Kapolres Trenggalek AKBP Eddy Hermanto mengatakan, proses pencarian korban sempat mengalami kesulitan.

Penyebabnya, selain arus sungai saat itu cukup deras, beberapa bagian sungai sangat dalam karena baru saja dikeruk dalam rangka normalisasi.

"SAR dan polisi perlu waktu kurang lebih tiga jam untuk bisa menemukan tubuh korban," terang Kapolres.

Saat ditemukan, lanjut dia, tubuh bocah malang bernama Reza Yoga Pratama (10) tersebut sudah dalam kondisi kaku.

Siswa kelas IV SD tersebut diduga tidak bisa berenang sehingga membuatnya tenggelam saat mandi di sungai Tawing.

"Kami tidak menemukan adanya unsur kekerasan ataupun kesengajaan dalam kejadian ini," tandasnya.

Karena dianggap kecelakaan/musibah biasa, polisi hanya melakukan visum luar.

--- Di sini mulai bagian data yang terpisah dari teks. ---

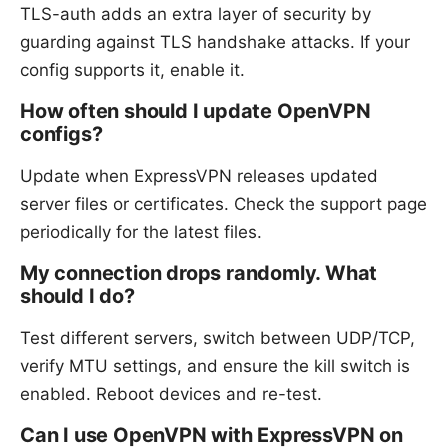
TLS-auth adds an extra layer of security by
guarding against TLS handshake attacks. If your
config supports it, enable it.
How often should I update OpenVPN
configs?
Update when ExpressVPN releases updated
server files or certificates. Check the support page
periodically for the latest files.
My connection drops randomly. What
should I do?
Test different servers, switch between UDP/TCP,
verify MTU settings, and ensure the kill switch is
enabled. Reboot devices and re-test.
Can I use OpenVPN with ExpressVPN on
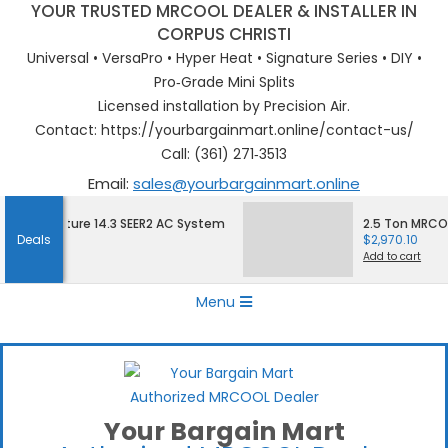
YOUR TRUSTED MRCOOL DEALER & INSTALLER IN
CORPUS CHRISTI
Universal • VersaPro • Hyper Heat • Signature Series • DIY •
Pro‑Grade Mini Splits
Licensed installation by Precision Air.
Contact: https://yourbargainmart.online/contact-us/
Call: (361) 271‑3513
Email:
sales@yourbargainmart.online
Skip
 Signature 14.3 SEER2 AC System
2.5 Ton MRCOOL S
to
Deals
$
2,970.10
content
Add to cart
Primary
Menu
Navigation
Menu
Your Bargain Mart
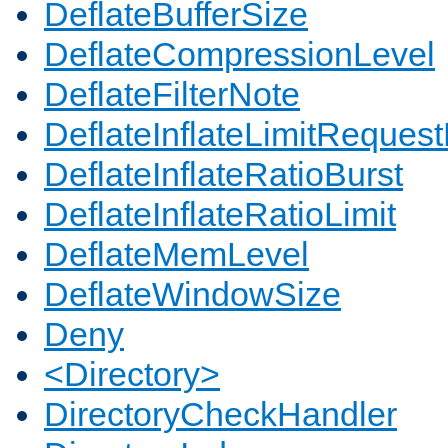
DeflateBufferSize
DeflateCompressionLevel
DeflateFilterNote
DeflateInflateLimitReques
DeflateInflateRatioBurst
DeflateInflateRatioLimit
DeflateMemLevel
DeflateWindowSize
Deny
<Directory>
DirectoryCheckHandler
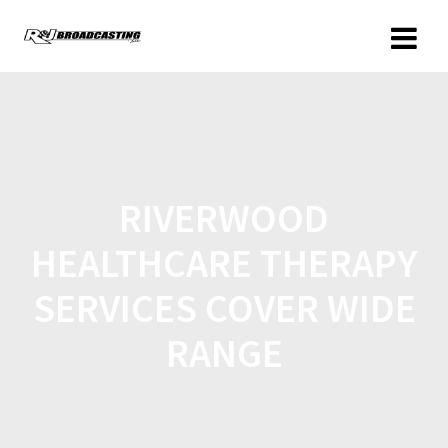
RIVERWOOD
HEALTHCARE THERAPY
SERVICES COVER WIDE
RANGE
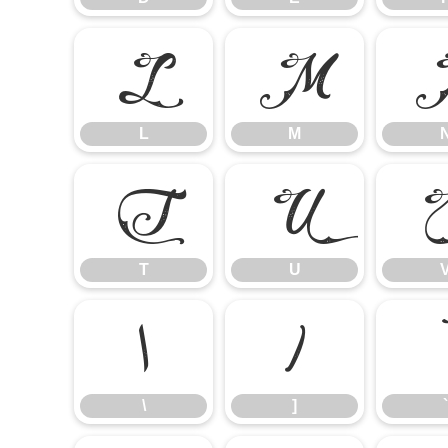
L
M
L
M
T
U
T
U
\
]
\
]
`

Jenazah Reza lalu diserahkan kepada keluarganya yang beralamat di RT 11/RW 3, Desa Bendoagung, Kecamatan Kampak untuk dikebumikan.

Keterangan beberapa saksi di lokasi kejadian, sebelum tenggelam, korban saat itu berniat mandi di sungai Tawing bersama dua orang rekannya, yakni Adam (10) serta Gio (10).

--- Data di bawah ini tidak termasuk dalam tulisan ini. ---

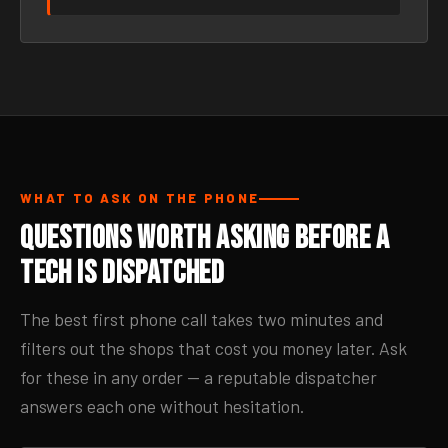
WHAT TO ASK ON THE PHONE
Questions Worth Asking Before a
Tech Is Dispatched
The best first phone call takes two minutes and
filters out the shops that cost you money later. Ask
for these in any order — a reputable dispatcher
answers each one without hesitation.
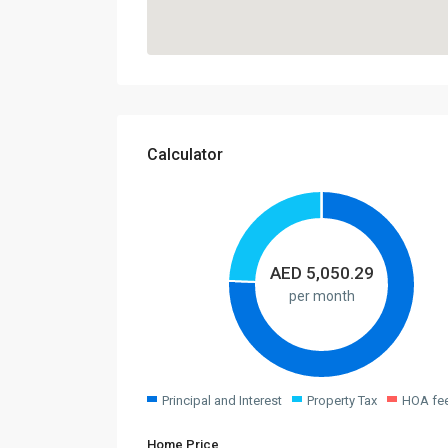
Calculator
AED
5,050.29
per month
Principal and Interest
Property Tax
HOA fe
Home Price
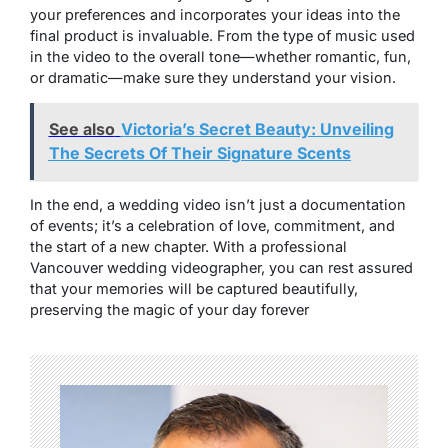
your preferences and incorporates your ideas into the
final product is invaluable. From the type of music used
in the video to the overall tone—whether romantic, fun,
or dramatic—make sure they understand your vision.
See also
Victoria’s Secret Beauty: Unveiling
The Secrets Of Their Signature Scents
In the end, a wedding video isn’t just a documentation
of events; it’s a celebration of love, commitment, and
the start of a new chapter. With a professional
Vancouver wedding videographer, you can rest assured
that your memories will be captured beautifully,
preserving the magic of your day forever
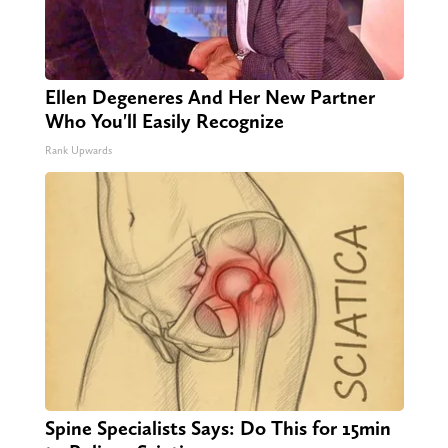
Ellen Degeneres And Her New Partner
Who You'll Easily Recognize
Rank Upwards
Spine Specialists Says: Do This for 15min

Jarak sungai tempat mereka mandi dengan rumah korban hanya berkisar 50-an meter.

Namun sejak diketahui berangkat mandi itu, korban tak kunjung pulang ke rumah.

Dua orang rekannya yang selamat tidak segera melaporkan kejadian tersebut sehingga membuat pihak keluarga kebingungan.

"Mungkin mereka ketakutan sehingga bersembunyi di dalam rumah," kata Kapolres.

Keluarga dan polisi baru mengetahui korban tenggelam di Sungai Tawing setelah mendengar pengakuan Adam dan Gio saat diinterogasi pihak berwajib saat awal dilakukan pencarian.